Lufthansa readies to offer mobile phone connectivity; could decide plan for short/medium-haul fleet before year-end

Lufthansa will soon bring inflight mobile phone capability to passengers, after receiving certification for AeroMobile’s “eXPhone” GSM connectivity system for an aircraft type, the APEX editor’s blog can exclusively reveal.

The German carrier says it has started “testing the performance” of the eXPhone system in-flight. AeroMobile is majority owned by Panasonic Avionics, which has been reigniting inflight Wi-Fi on Lufthansa’s long-haul fleet.

A total 71 Lufthansa aircraft now offer the Internet service, which is branded as FlyNet by the airline. However, rollout of eXPhone on Lufthansa has been slower than expected due in part to the fact that in Europe “there is lack of manpower at EASA to review aircraft modification projects”, says Panasonic Avionics VP of global communications David Bruner.

“We’re somewhat a victim of our own success. We have so many projects; these are just lining up on their desks and they’re going one-by-one. So there is a bottleneck because there is a lot of demand,” he says.

He also confirms that Lufthansa has switched on eXPhone and is in the process of verifying performance.

From a marketing standpoint, it’s understandable that Lufthansa has not started widely marketing the fact that eXPhone is present on board an aircraft; once an inflight connectivity service is advertised, passengers expect to be able to access the service on their flights. Lufthansa previously said that passengers would be able to use inflight GSM for text and data use, but not voice. The carrier already tells passengers not to use FlyNet for VoIP services.

Lufthansa is a former customer of Boeing’s Connexion Internet service, a Ku-band satellite-supported service that ceased operating at the end of 2006. Some 65 aircraft are equipped with Connexion’s Melco Ku antenna; these are again supporting FlyNet. A further six Lufthansa aircraft are carrying Panasonic antennas (manufactured by EMS/Honeywell).

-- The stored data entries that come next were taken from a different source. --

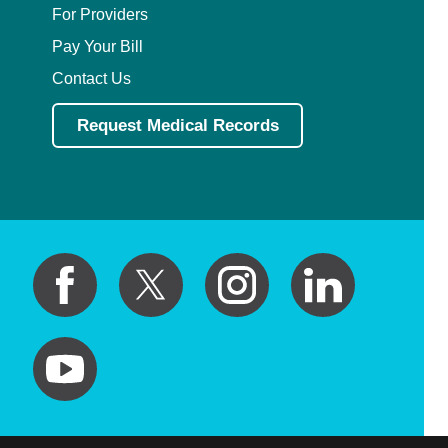
For Providers
Pay Your Bill
Contact Us
Request Medical Records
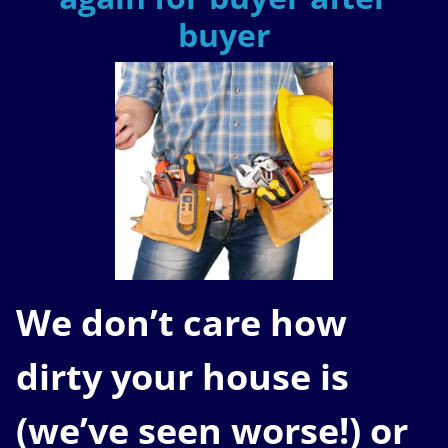
buyer
We don’t care how
dirty your house is
(
we’ve seen worse!)
or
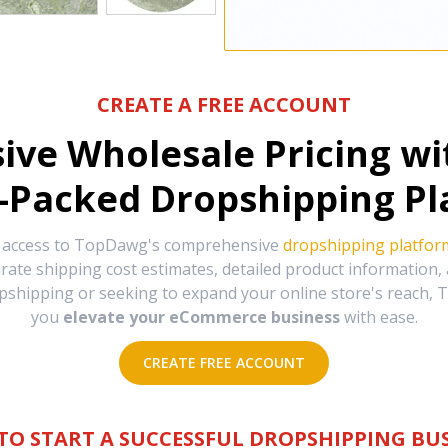
CREATE A FREE ACCOUNT
sive Wholesale Pricing w
-Packed Dropshipping Pl
e access to TopDawg's comprehensive
dropshipping platfor
urate shipping cost estimates, detailed product information
hipping or seeking to expand your online store's reach, T
you
elevate your eCommerce business
with ease.
CREATE FREE ACCOUNT
TO START A SUCCESSFUL DROPSHIPPING BUS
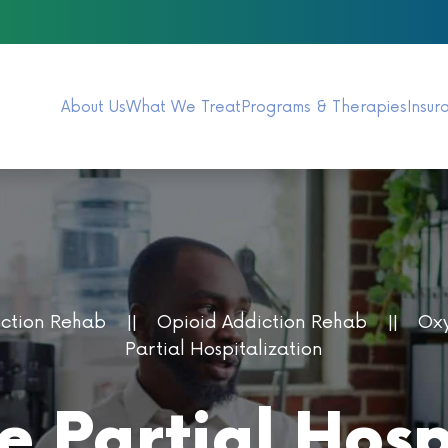
About Us
What We Treat
Programs & Therapies
Insur
iction Rehab
Opioid Addiction Rehab
Oxy
Partial Hospitalization
 Partial Hospi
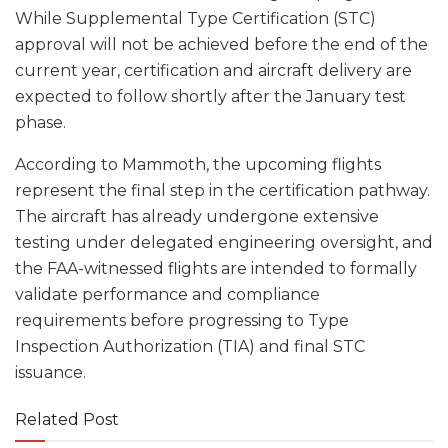
While Supplemental Type Certification (STC)
approval will not be achieved before the end of the
current year, certification and aircraft delivery are
expected to follow shortly after the January test
phase.
According to Mammoth, the upcoming flights
represent the final step in the certification pathway.
The aircraft has already undergone extensive
testing under delegated engineering oversight, and
the FAA-witnessed flights are intended to formally
validate performance and compliance
requirements before progressing to Type
Inspection Authorization (TIA) and final STC
issuance.
Related Post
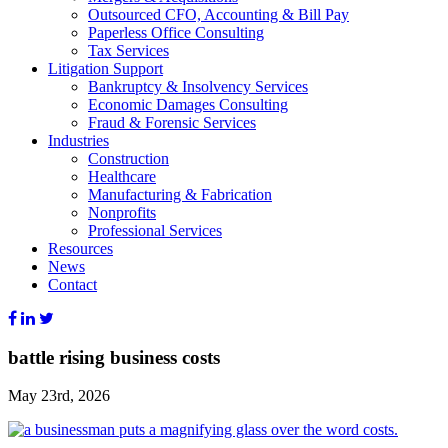
Outsourced CFO, Accounting & Bill Pay
Paperless Office Consulting
Tax Services
Litigation Support
Bankruptcy & Insolvency Services
Economic Damages Consulting
Fraud & Forensic Services
Industries
Construction
Healthcare
Manufacturing & Fabrication
Nonprofits
Professional Services
Resources
News
Contact
battle rising business costs
May 23rd, 2026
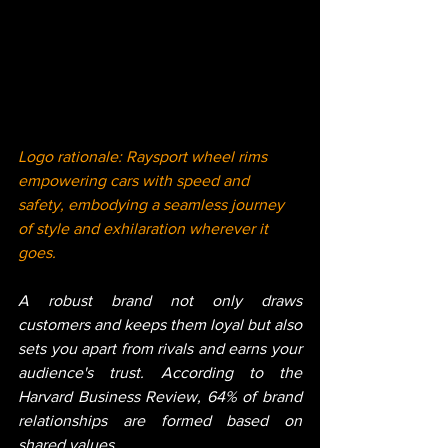
Logo rationale: Raysport wheel rims 
empowering cars with speed and 
safety, embodying a seamless journey 
of style and exhilaration wherever it 
goes.
A robust brand not only draws 
customers and keeps them loyal but also 
sets you apart from rivals and earns your 
audience's trust. According to the 
Harvard Business Review, 64% of brand 
relationships are formed based on 
shared values.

Is there a difference in system performance between the two antennas? Lufthansa says it is “still evaluating results but so far do not see any significant difference”.

Panasonic’s Bruner says the Melco antennas work particularly well over the equator. “They will get equivalent performance to the Panasonic two-panel antenna; there are no other antennas around that do that, so from that standpoint they offer equivalent performance.” Elsewhere, he says, the Panasonic antenna performs better.

Passenger take-up of the service also continues to rise. “With the growing fleet we see constantly higher take-up rates,” says Lufthansa. “As promised, we started the roll-out of live TV; five aircraft offer the service but this number is growing.”

Lufthansa has been studying connectivity for its short- and medium-haul fleets in a bid to ultimately offer fleet-wide connectivity to passengers. The carrier reveals that it is “evaluating the possibilities and will try to reach a decision by the end of this year”.